HER ZULMÜN BİR SONU VARDIR

Davanın esasında bana yöneltilen suçlamalarına ilişkin beyanlarını sorgu ve savunma aşamasında koşullar sağlanırsa yüz yüze yapmak istiyorum. Ancak arkadaşlarım açısından bu haksız tutukluluğun daha fazla devam ettirilmemesi gerekiyor. Bu intikam operasyonunun birinci derece muhataplarının kim olduğunu herkes biliyor. Bu davayı açan herkes de iyi biliyor. O nedenle bu davanın birinci derece muhatapları bizleriz, eş genel başkanı olarak benim. O nedenle arkadaşlarımızın haksız tutukluluk sürecinin sona erdirilmesi gerekiyor. Hakikatin savunuculuğu hem de halkımızın değerlerinin savunulması görevini yüz yüze iken icra edebilirim. Ama heyetinize karşı da bunu yapabiliriz. Mahkeme aracılığıyla söylediğimiz şeyler topluma ve tarihe mal olacaktır. Bu zaman kadar halkımıza ve partimize savunduğumuz değerlere inanmaktan hiçbir zaman tereddüt etmedik. Yakın sürede duruşumuzu destekledik ve haklı çıkardık, artık yeni bir kazanma dönemi başlamıştır. 5 yıldır uygulanan siyasi iktidar artık sona gelmiştir. Her iktidarın, her zulmün bir sonu vardır. 2016’dan 2021’e kadar uygulanan zulmün sonuna gelinmiştir.

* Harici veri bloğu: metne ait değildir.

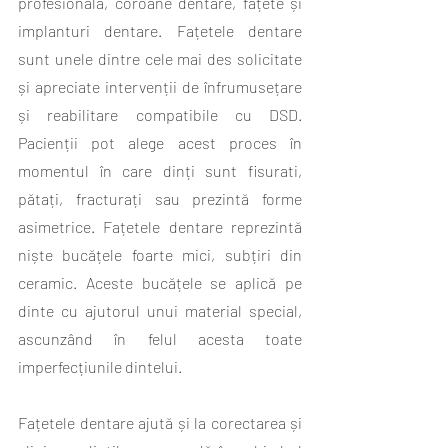
profesională, coroane dentare, fațete și 
implanturi dentare. Fațetele dentare 
sunt unele dintre cele mai des solicitate 
și apreciate intervenții de înfrumusețare 
și reabilitare compatibile cu DSD. 
Pacienții pot alege acest proces în 
momentul în care dinți sunt fisurati, 
pătați, fracturați sau prezintă forme 
asimetrice. Fațetele dentare reprezintă 
niște bucățele foarte mici, subțiri din 
ceramic. Aceste bucățele se aplică pe 
dinte cu ajutorul unui material special, 
ascunzând în felul acesta toate 
imperfecțiunile dintelui.
Fațetele dentare ajută și la corectarea și 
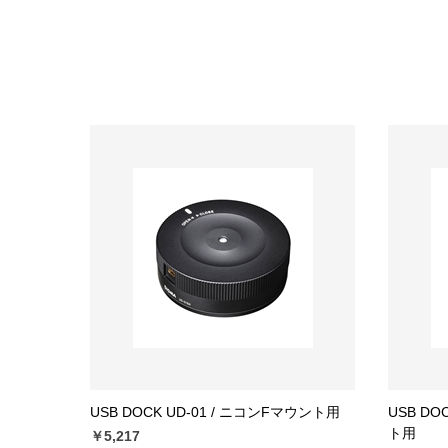
USB DOCK UD-01 / ニコンFマウント用
USB DO
ト用
￥5,217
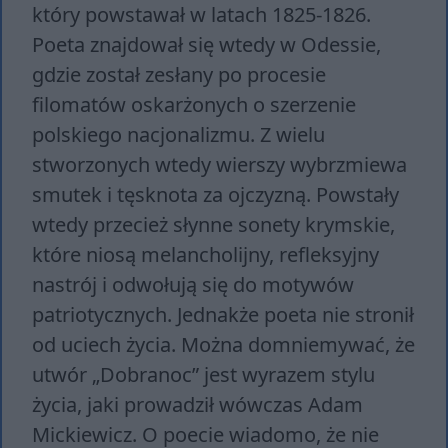
który powstawał w latach 1825-1826.
Poeta znajdował się wtedy w Odessie,
gdzie został zesłany po procesie
filomatów oskarżonych o szerzenie
polskiego nacjonalizmu. Z wielu
stworzonych wtedy wierszy wybrzmiewa
smutek i tęsknota za ojczyzną. Powstały
wtedy przecież słynne sonety krymskie,
które niosą melancholijny, refleksyjny
nastrój i odwołują się do motywów
patriotycznych. Jednakże poeta nie stronił
od uciech życia. Można domniemywać, że
utwór „Dobranoc” jest wyrazem stylu
życia, jaki prowadził wówczas Adam
Mickiewicz. O poecie wiadomo, że nie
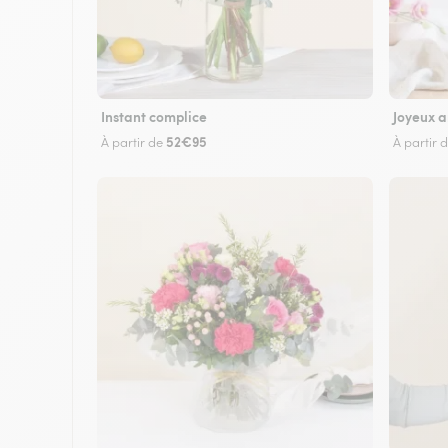
Instant complice
Joyeux a
52€95
À partir de
À partir 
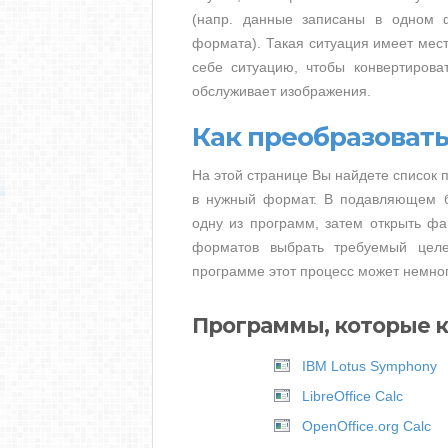
(напр. данные записаны в одном 
формата). Такая ситуация имеет мест
себе ситуацию, чтобы конвертирова
обслуживает изображения.
Как преобразовать
На этой странице Вы найдете список 
в нужный формат. В подавляющем бо
одну из программ, затем открыть фа
форматов выбрать требуемый цел
программе этот процесс может немног
Программы, которые 
IBM Lotus Symphony
LibreOffice Calc
OpenOffice.org Calc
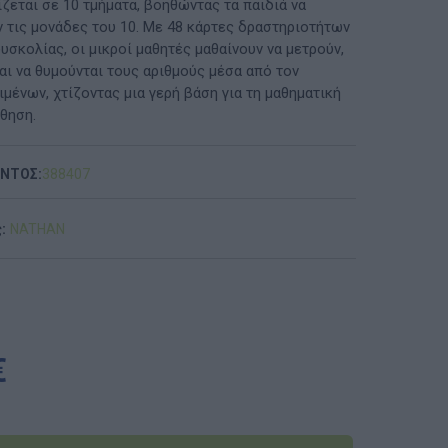
ζεται σε 10 τμήματα, βοηθώντας τα παιδιά να
 τις μονάδες του 10. Με 48 κάρτες δραστηριοτήτων
ΠΡΟΤΆΣΕΙΣ ΈΩΣ 20€
σκολίας, οι μικροί μαθητές μαθαίνουν να μετρούν,
αι να θυμούνται τους αριθμούς μέσα από τον
ΑΝΑΜΝΗΣΤΙΚΆ ΚΑΙ ΒΙΒΛΊΑ/ΈΝΤΥΠΑ ΣΧΟΛΙΚΏΝ
ιμένων, χτίζοντας μια γερή βάση για τη μαθηματική
ΕΠΙΤΡΟΠΏΝ & ΣΧΟΛΙΚΏΝ ΜΟΝΆΔΩΝ
θηση.
Έντυπα-Βιβλία Παιδικών Σταθμων
ΟΝΤΟΣ:
388407
Έντυπα-Βιβλία Νηπιαγωγείων
:
NATHAN
Έντυπα-Βιβλία Δημοτικών
Έντυπα-Βιβλία Γυμνασίων
'Έντυπα-Βιβλία Λυκείων-ΕΠΑΛ
€
'Έντυπα-Βιβλία ΙΕΚ
'Έντυπα-Βιβλία Σχολικών Επιτροπών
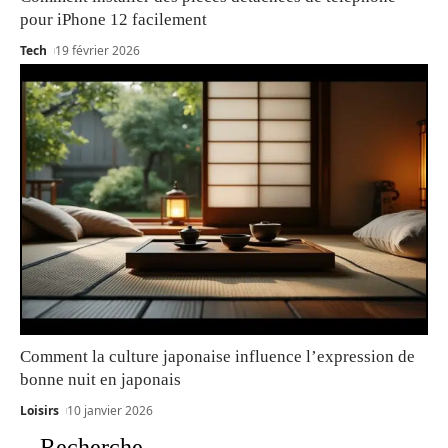
pour iPhone 12 facilement
Tech
19 février 2026
Comment la culture japonaise influence l’expression de
bonne nuit en japonais
Loisirs
10 janvier 2026
Recherche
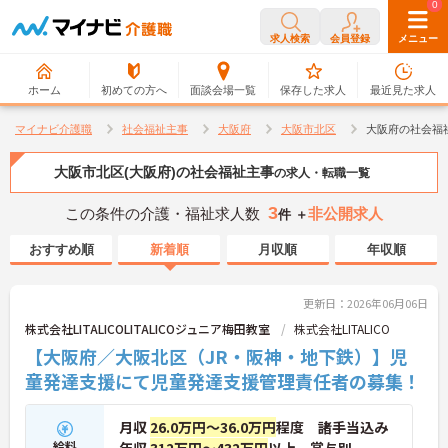
0
0
求人検索
会員登録
メニュー
ホーム
初めての方へ
面談会場一覧
保存した求人
最近見た求人
マイナビ介護職
社会福祉主事
大阪府
大阪市北区
大阪府の社会福
大阪市北区(大阪府)の社会福祉主事
の求人・転職一覧
3
この条件の介護・福祉求人数
非公開求人
件 ＋
おすすめ順
新着順
月収順
年収順
更新日：2026年06月06日
株式会社LITALICOLITALICOジュニア梅田教室
株式会社LITALICO
【大阪府／大阪北区（JR・阪神・地下鉄）】児
童発達支援にて児童発達支援管理責任者の募集！
月収
26.0万円～36.0万円
程度 諸手当込み
給料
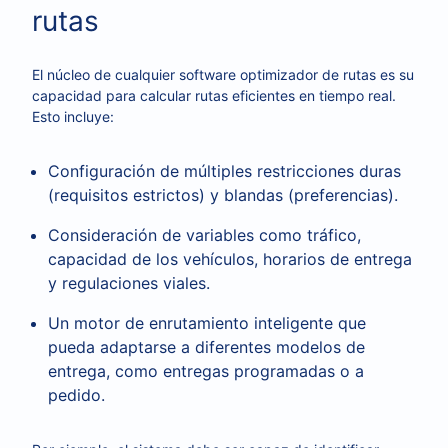
rutas
El núcleo de cualquier software optimizador de rutas es su
capacidad para calcular rutas eficientes en tiempo real.
Esto incluye:
Configuración de múltiples restricciones duras
(requisitos estrictos) y blandas (preferencias).
Consideración de variables como tráfico,
capacidad de los vehículos, horarios de entrega
y regulaciones viales.
Un motor de enrutamiento inteligente que
pueda adaptarse a diferentes modelos de
entrega, como entregas programadas o a
pedido.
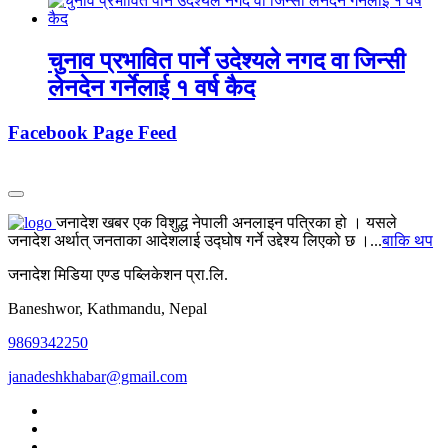
चुनाव प्रभावित पार्ने उदेश्यले नगद वा जिन्सी
लेनदेन गर्नेलाई १ वर्ष कैद
Facebook Page Feed
जनादेश खबर एक विशुद्ध नेपाली अनलाइन पत्रिका हो । यसले
जनादेश अर्थात् जनताका आदेशलाई उद्घोष गर्ने उद्देश्य लिएको छ ।...
बाकि थप
जनादेश मिडिया एण्ड पब्लिकेशन प्रा.लि.
Baneshwor, Kathmandu, Nepal
9869342250
janadeshkhabar@gmail.com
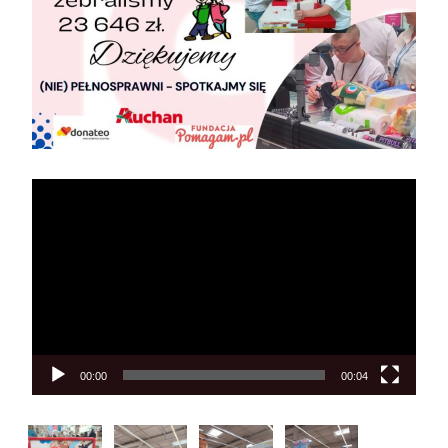
Odtwarzacz
video
00:00
00:04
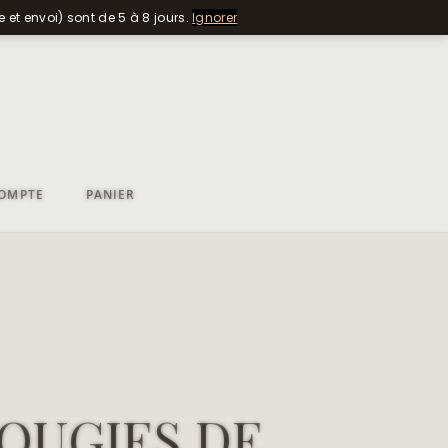
e et envoi) sont de 5 à 8 jours.
Ignorer
OMPTE
PANIER
BOUGIES DE
llection Joya
/ LES BOUGIES DE BARBARA – Collection Edition Limitée Serpent Blanc 300 gr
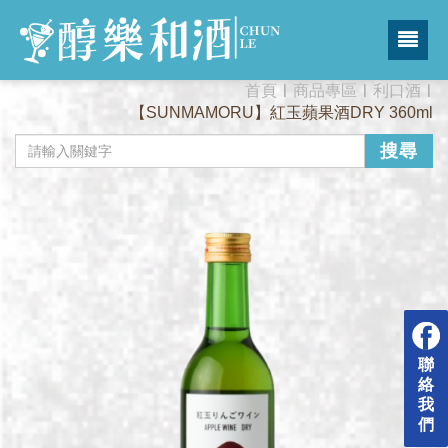
首頁
商品專區
利口酒
【SUNMAMORU】紅玉蘋果酒DRY 360ml
搜尋
聯
絡
我
們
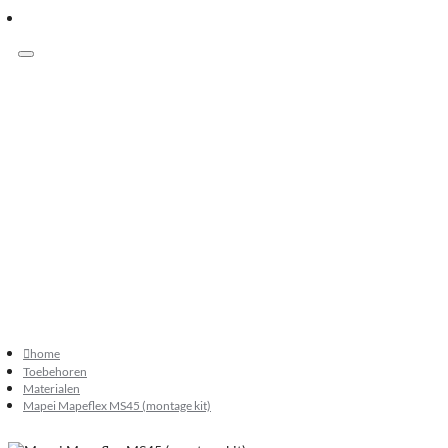
Menu
Klanten beoordelen ons met 9.3
073 549 50 68
verkoop@sknatuursteen.nl
073 549 50 68
home
Toebehoren
Materialen
Mapei Mapeflex MS45 (montage kit)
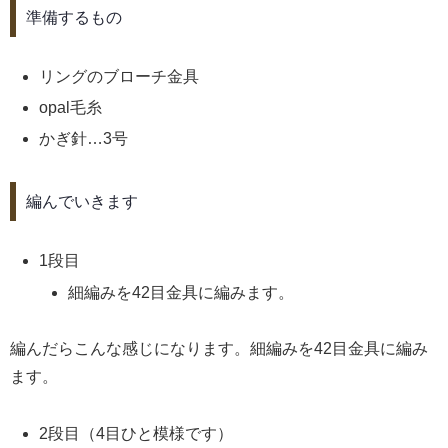
準備するもの
リングのブローチ金具
opal毛糸
かぎ針…3号
編んでいきます
1段目
細編みを42目金具に編みます。
編んだらこんな感じになります。細編みを42目金具に編み
ます。
2段目（4目ひと模様です）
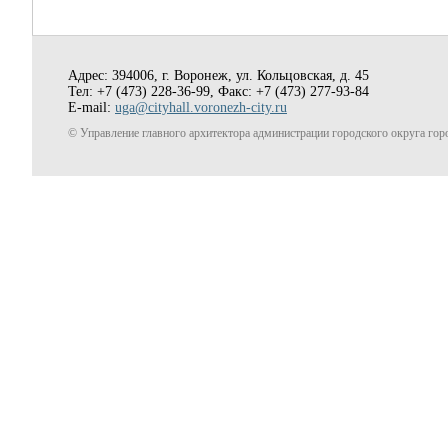
Адрес: 394006, г. Воронеж, ул. Кольцовская, д. 45
Тел: +7 (473) 228-36-99, Факс: +7 (473) 277-93-84
E-mail:
uga@cityhall.voronezh-city.ru
© Управление главного архитектора администрации городского округа гор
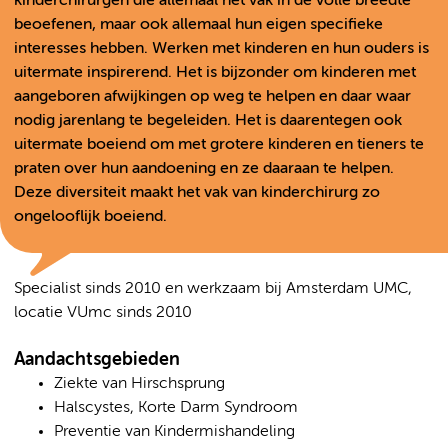
kinderchirurgen die allemaal het vak in de volle breedte
beoefenen, maar ook allemaal hun eigen specifieke
interesses hebben. Werken met kinderen en hun ouders is
uitermate inspirerend. Het is bijzonder om kinderen met
aangeboren afwijkingen op weg te helpen en daar waar
nodig jarenlang te begeleiden. Het is daarentegen ook
uitermate boeiend om met grotere kinderen en tieners te
praten over hun aandoening en ze daaraan te helpen.
Deze diversiteit maakt het vak van kinderchirurg zo
ongelooflijk boeiend.
Specialist sinds 2010 en werkzaam bij Amsterdam UMC,
locatie VUmc sinds 2010
Aandachtsgebieden
Ziekte van Hirschsprung
Halscystes, Korte Darm Syndroom
Preventie van Kindermishandeling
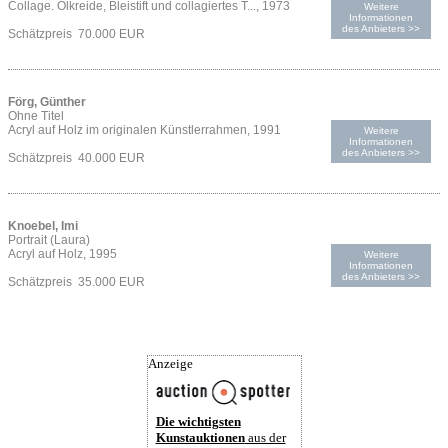
Collage. Ölkreide, Bleistift und collagiertes T..., 1973
Weitere
Informationen
des Anbieters >>
Schätzpreis 70.000 EUR
Förg, Günther
Ohne Titel
Acryl auf Holz im originalen Künstlerrahmen, 1991
Weitere
Informationen
des Anbieters >>
Schätzpreis 40.000 EUR
Knoebel, Imi
Portrait (Laura)
Acryl auf Holz, 1995
Weitere
Informationen
des Anbieters >>
Schätzpreis 35.000 EUR
Anzeige
Die wichtigsten
Kunstauktionen
aus der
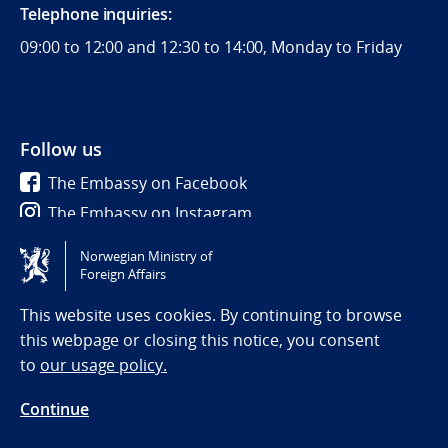
Telephone inquiries:
09:00 to 12:00 and 12:30 to 14:00, Monday to Friday
Follow us
The Embassy on Facebook
The Embassy on Instagram
Norwegian Ministry of
Tilgjengelighetserklæring / Accessibility statement
Foreign Affairs
(NO)
This website uses cookies. By continuing to browse
this webpage or closing this notice, you consent
to
our usage policy.
Continue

Türkiye halkları için, kadınlar için yeni bir kazanma dönemi başlamıştır. İster içeride ister dışarıda olalım partimizin halkımızın gözüyle görmeye devam edeceğiz, adaletin, demokrasinin, barışın yolunda yürümeye devam edeceğiz.”

 Yüksekdağ’ın savunmasının ardından duruşmaya yarına kadar ara verildi.